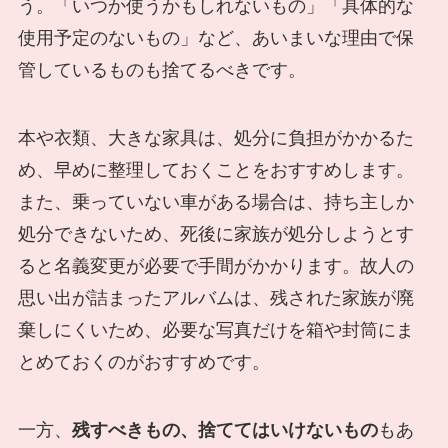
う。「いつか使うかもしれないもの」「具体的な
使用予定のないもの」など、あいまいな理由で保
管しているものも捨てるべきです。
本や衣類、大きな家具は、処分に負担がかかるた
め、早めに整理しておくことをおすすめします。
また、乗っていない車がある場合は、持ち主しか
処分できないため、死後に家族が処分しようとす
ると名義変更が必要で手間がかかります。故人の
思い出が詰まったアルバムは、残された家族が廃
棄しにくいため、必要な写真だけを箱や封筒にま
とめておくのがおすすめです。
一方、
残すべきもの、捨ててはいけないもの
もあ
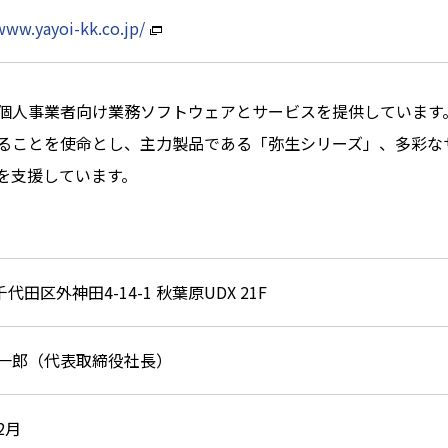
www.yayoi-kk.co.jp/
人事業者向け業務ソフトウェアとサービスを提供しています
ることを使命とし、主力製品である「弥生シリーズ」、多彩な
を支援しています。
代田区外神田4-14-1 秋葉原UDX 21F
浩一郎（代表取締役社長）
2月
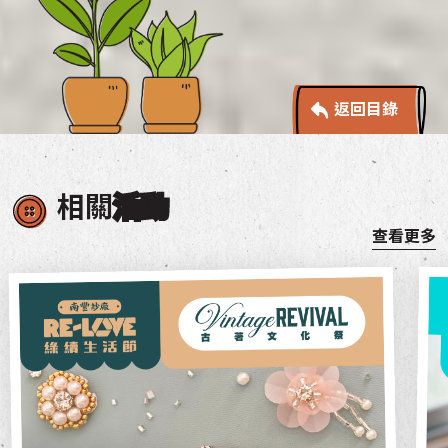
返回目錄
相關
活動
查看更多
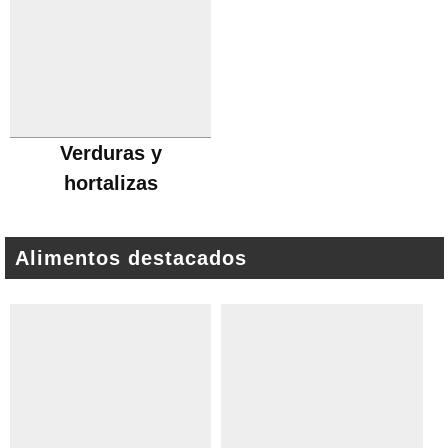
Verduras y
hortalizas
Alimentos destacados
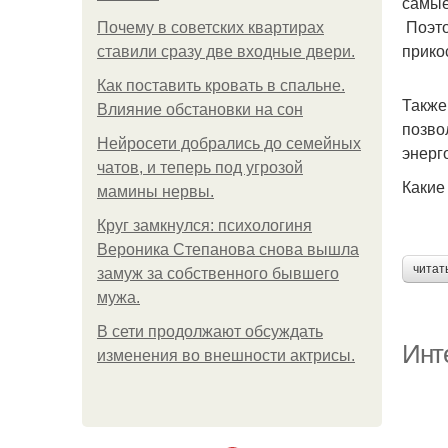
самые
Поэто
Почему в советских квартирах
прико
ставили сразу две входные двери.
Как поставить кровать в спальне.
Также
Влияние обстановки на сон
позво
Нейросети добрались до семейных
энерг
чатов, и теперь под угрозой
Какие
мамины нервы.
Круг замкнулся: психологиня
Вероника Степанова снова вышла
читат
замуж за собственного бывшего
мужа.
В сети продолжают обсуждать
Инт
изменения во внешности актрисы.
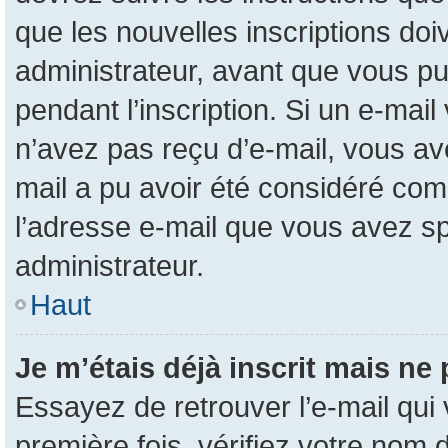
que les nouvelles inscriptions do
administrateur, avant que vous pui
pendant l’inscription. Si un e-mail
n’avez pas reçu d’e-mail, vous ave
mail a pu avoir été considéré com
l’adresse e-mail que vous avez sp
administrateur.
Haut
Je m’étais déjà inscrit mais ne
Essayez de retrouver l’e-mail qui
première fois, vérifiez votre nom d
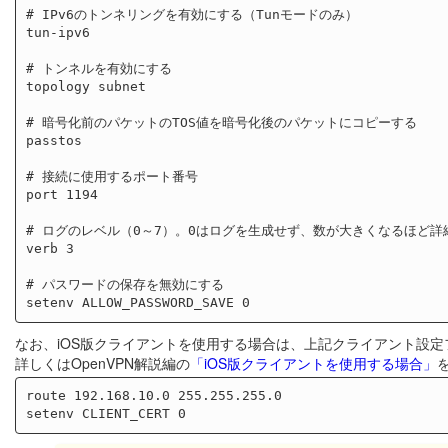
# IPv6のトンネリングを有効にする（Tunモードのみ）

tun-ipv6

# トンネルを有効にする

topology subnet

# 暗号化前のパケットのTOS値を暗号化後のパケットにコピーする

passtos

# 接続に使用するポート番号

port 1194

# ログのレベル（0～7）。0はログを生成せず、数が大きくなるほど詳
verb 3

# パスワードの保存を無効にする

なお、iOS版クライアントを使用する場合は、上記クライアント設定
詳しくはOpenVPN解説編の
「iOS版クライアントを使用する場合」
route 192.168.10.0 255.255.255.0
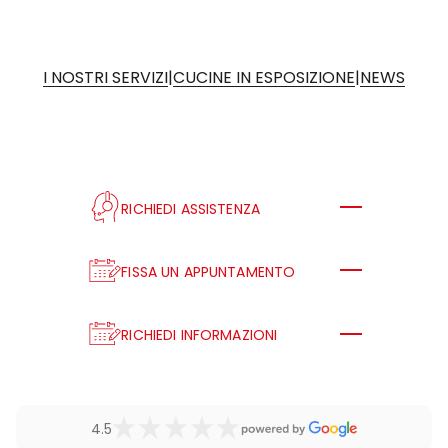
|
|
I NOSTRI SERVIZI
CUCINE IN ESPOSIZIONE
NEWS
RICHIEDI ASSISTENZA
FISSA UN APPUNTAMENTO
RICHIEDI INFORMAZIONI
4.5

......

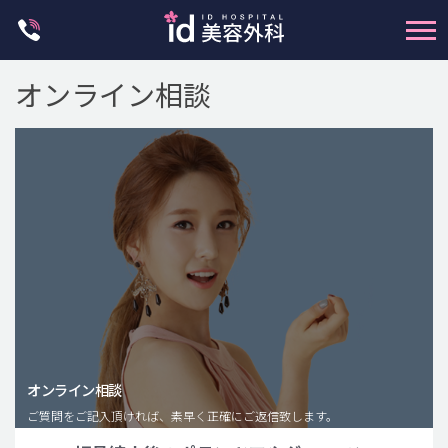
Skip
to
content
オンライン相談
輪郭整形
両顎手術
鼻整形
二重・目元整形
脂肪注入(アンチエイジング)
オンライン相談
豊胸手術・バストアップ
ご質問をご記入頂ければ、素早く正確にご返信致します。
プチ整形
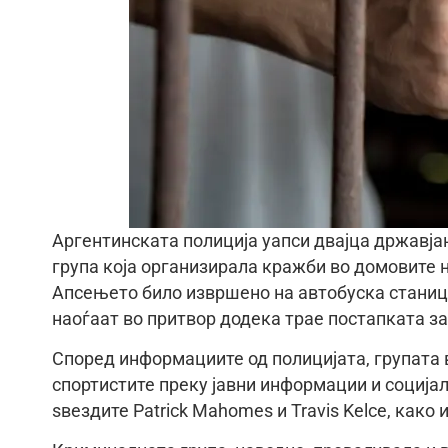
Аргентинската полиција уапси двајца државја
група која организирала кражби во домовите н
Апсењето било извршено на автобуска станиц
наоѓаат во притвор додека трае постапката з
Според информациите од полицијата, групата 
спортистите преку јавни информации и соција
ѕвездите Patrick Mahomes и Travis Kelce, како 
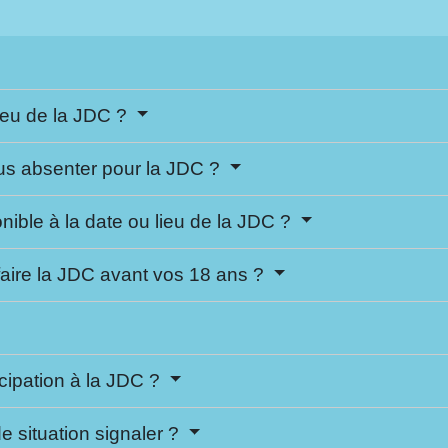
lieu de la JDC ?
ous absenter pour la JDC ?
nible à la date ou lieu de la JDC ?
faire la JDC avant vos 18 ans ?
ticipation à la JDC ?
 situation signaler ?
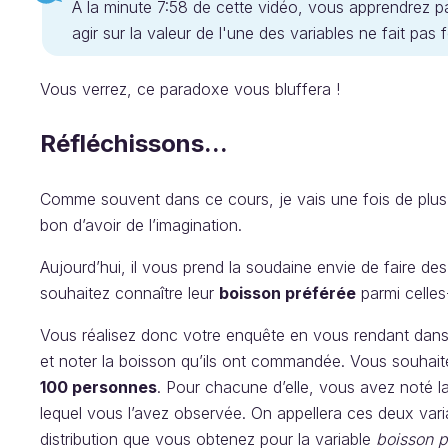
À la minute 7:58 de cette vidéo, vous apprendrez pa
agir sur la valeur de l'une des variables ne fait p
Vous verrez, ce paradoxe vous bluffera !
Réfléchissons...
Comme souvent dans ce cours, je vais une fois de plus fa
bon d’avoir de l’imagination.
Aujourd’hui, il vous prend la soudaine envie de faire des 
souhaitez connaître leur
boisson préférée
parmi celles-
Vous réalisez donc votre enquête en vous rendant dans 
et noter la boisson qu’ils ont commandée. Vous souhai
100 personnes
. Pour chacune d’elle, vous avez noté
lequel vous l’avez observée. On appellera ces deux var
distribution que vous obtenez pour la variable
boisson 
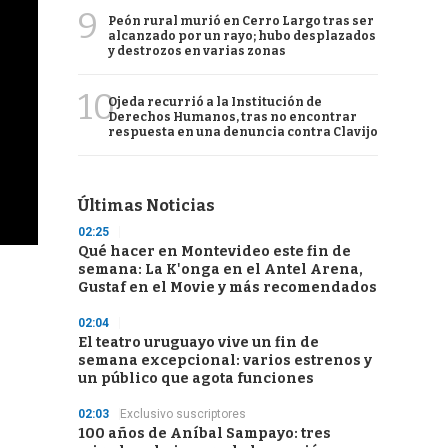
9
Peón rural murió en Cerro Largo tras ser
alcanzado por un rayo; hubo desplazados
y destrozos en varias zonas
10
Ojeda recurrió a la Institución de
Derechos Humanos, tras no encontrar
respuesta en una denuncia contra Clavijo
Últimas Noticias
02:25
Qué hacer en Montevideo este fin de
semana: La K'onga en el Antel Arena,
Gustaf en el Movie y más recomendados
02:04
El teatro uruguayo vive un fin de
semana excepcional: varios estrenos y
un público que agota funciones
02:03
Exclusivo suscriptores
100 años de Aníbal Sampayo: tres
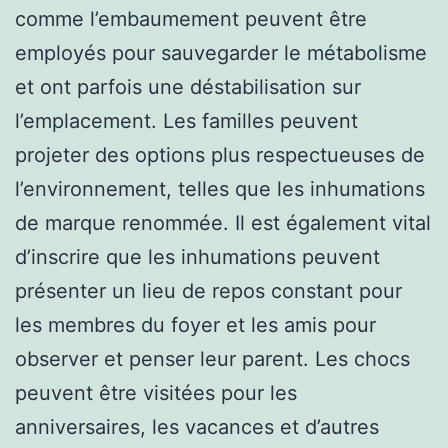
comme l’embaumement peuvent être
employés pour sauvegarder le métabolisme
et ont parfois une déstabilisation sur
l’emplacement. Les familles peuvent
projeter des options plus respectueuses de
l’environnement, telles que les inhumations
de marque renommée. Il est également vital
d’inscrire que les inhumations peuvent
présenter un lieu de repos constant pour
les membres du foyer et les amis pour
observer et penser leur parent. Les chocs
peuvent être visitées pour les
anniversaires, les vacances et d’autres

......

=== TASK GOAL ===
Using the data above, give again exactly the lines starting at the one holding "Вероника Степанова снова вышла" and ending at the one holding "mail a pu avoir été considéré com", inclusive, and nothing more. Omit the pictures.

=== OUTPUT BELOW ===
Вероника Степанова снова вышла
читат
замуж за собственного бывшего
мужа.
В сети продолжают обсуждать
Инт
изменения во внешности актрисы.
que les nouvelles inscriptions do
administrateur, avant que vous pui
pendant l’inscription. Si un e-mail
n’avez pas reçu d’e-mail, vous ave
mail a pu avoir été considéré com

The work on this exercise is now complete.